An Atheist’s Act of Faith

But someone committed to atheism — usually for personal, not intellectual reasons — sees hints like these not as a promise but a threat. They’re fingerprints of a jailer. Propaganda signs for a tyrant. And the “argument from design” is one of the oldest and strongest arguments for God.

The atheist needs to find an alternate explanation. As Darwin did, after his daughter’s death drowned his Christian faith in grief. Stephen C. Meyer, author of Darwin’s Doubt, recounts that Darwin admitted the apparent evidence for design. He wanted to find an alternate explanation. So he looked at the carefully tended, selectively bred varieties of domesticated animals. Human intervention had developed, in a few thousand years, thousands of new kinds of animals.

Just look at dogs. A single species runs the gamut from tiny, needy pugs to happy, demented beagles. From imposing Sicilian Mastiffs to aquatic rescue Newfoundlands. In the past six decades, we’ve seen a Russian scientist work wonders with arctic foxes. He carefully chose and bred only the tamest specimens. Now sure enough, he has a whole population of foxes that cuddle like Basset Hounds. They even have the floppy ears and piebald fur of domestic dogs; it seems that the genes for tameness are also those for dappled things.
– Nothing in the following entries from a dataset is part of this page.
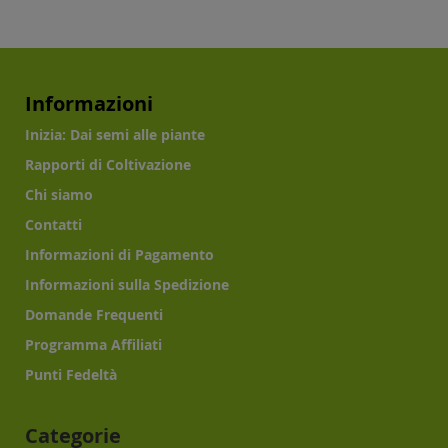
Informazioni
Inizia: Dai semi alle piante
Rapporti di Coltivazione
Chi siamo
Contatti
Informazioni di Pagamento
Informazioni sulla Spedizione
Domande Frequenti
Programma Affiliati
Punti Fedeltà
Categorie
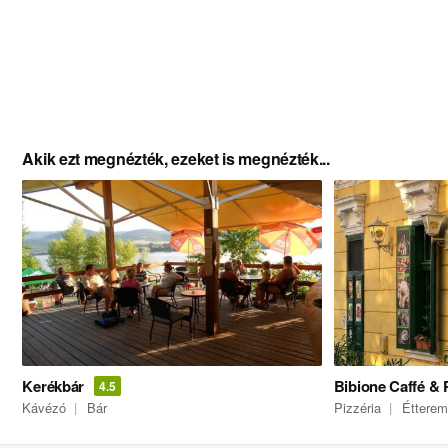
Akik ezt megnézték, ezeket is megnézték...
Kerékbár
Bibione Caffé & 
4.5
Kávézó
Bár
Pizzéria
Étterem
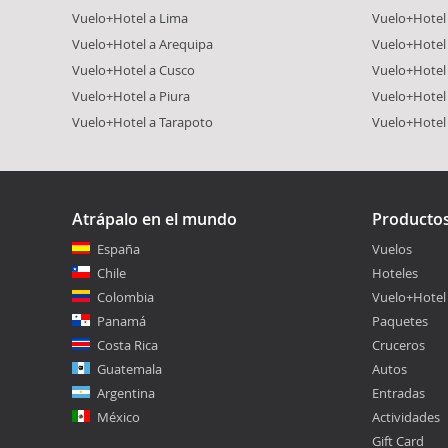
Vuelo+Hotel a Lima
Vuelo+Hotel 
Vuelo+Hotel a Arequipa
Vuelo+Hotel
Vuelo+Hotel a Cusco
Vuelo+Hotel 
Vuelo+Hotel a Piura
Vuelo+Hotel
Vuelo+Hotel a Tarapoto
Vuelo+Hotel
Atrápalo en el mundo
Producto
España
Vuelos
Chile
Hoteles
Colombia
Vuelo+Hotel
Panamá
Paquetes
Costa Rica
Cruceros
Guatemala
Autos
Argentina
Entradas
México
Actividades
Gift Card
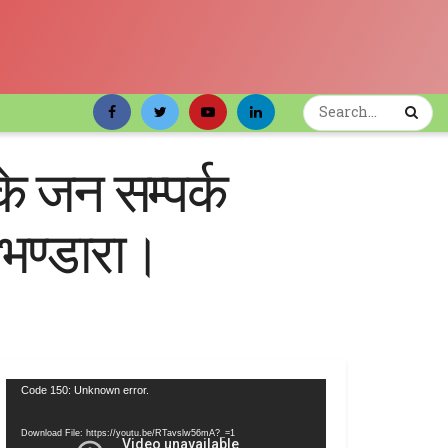
के जन सम्पर्क
 भण्डारा।
Video
Code 150: Unknown error.
Player
Download File: https://youtu.be/RTavslw56mA?_=1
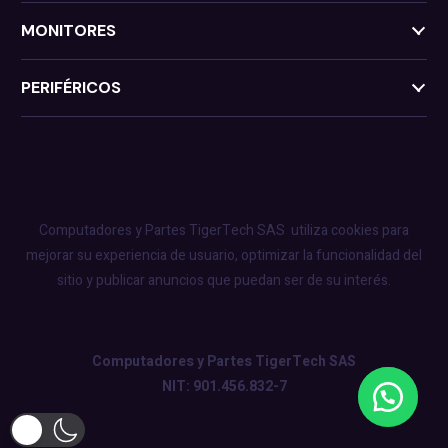
MONITORES
PERIFÉRICOS
Computadores y Partes TigerTech SAS
utiliza cookies para
mejorar su experiencia de usuario, optimizar la funcionalidad del
sitio y publicar anuncios que puedan ser de su interés.
Computadores y Partes TigerTech SAS
NIT: 901.456.832-7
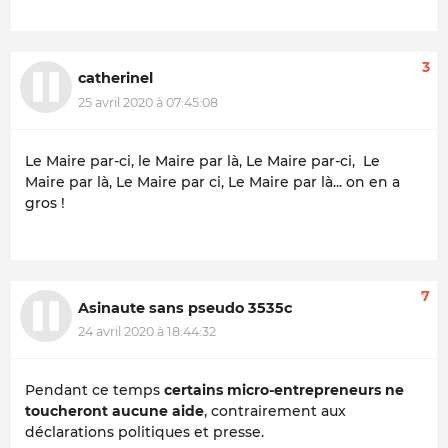
3
catherinel
25 avril 2020 à 07:45:08
Le Maire par-ci, le Maire par là, Le Maire par-ci, Le
Maire par là, Le Maire par ci, Le Maire par là... on en a
gros !
7
Asinaute sans pseudo 3535c
24 avril 2020 à 18:44:32
Pendant ce temps
certains micro-entrepreneurs ne
toucheront aucune aide
, contrairement aux
déclarations politiques et presse.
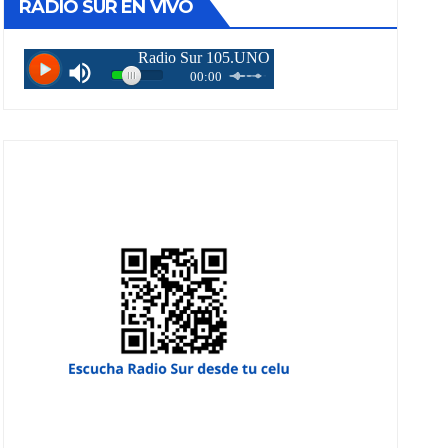
RADIO SUR EN VIVO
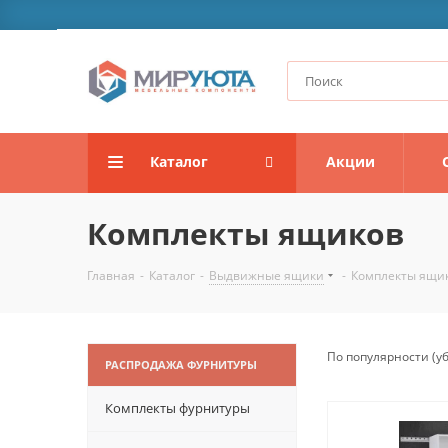
Каталог
Акции
Комплекты ящиков
Главная
-
Каталог
-
Выдвижные ящики
-
Комплекты ящи
По популярности (
РАСПРОДАЖА ФУРНИТУРЫ
Комплекты фурнитуры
Nature’s Selective Breeding Machine

If man’s intervention and choice of which dogs could breed yielded such a wide variety, surely Nature itself might be responsible for the gradual change in species. So Darwin argued. He looked to random chance to produce tiny, incremental changes among the animals. Then the harsh, relentless mechanism of natural selection to take the place of that Russian scientist. Animals who’d randomly turned up with “positive mutations” would have an advantage breeding, and that was that. With a simple, elegant argument, Darwin offered an option for atheists. Indeed, New Atheist publicist Richard Dawkins has said that Darwin made it possible to be an intellectually fulfilled atheist.Darwin's Doubt

So what was “Darwin’s Doubt” from which Meyer took his title? Namely the almost total absence of evidence for the most expansive claims of his theory. The nineteenth century saw the astonishing discovery of massive troves of fossils. Naturalists unearthed countless species no longer with us, and apparent older versions of creatures we see today. They even found primates that scientists could reconstruct, to look like proto-humans. All this was immensely exciting, of course. It helped nail down the age of the earth, which is massively greater than almost anyone had expected.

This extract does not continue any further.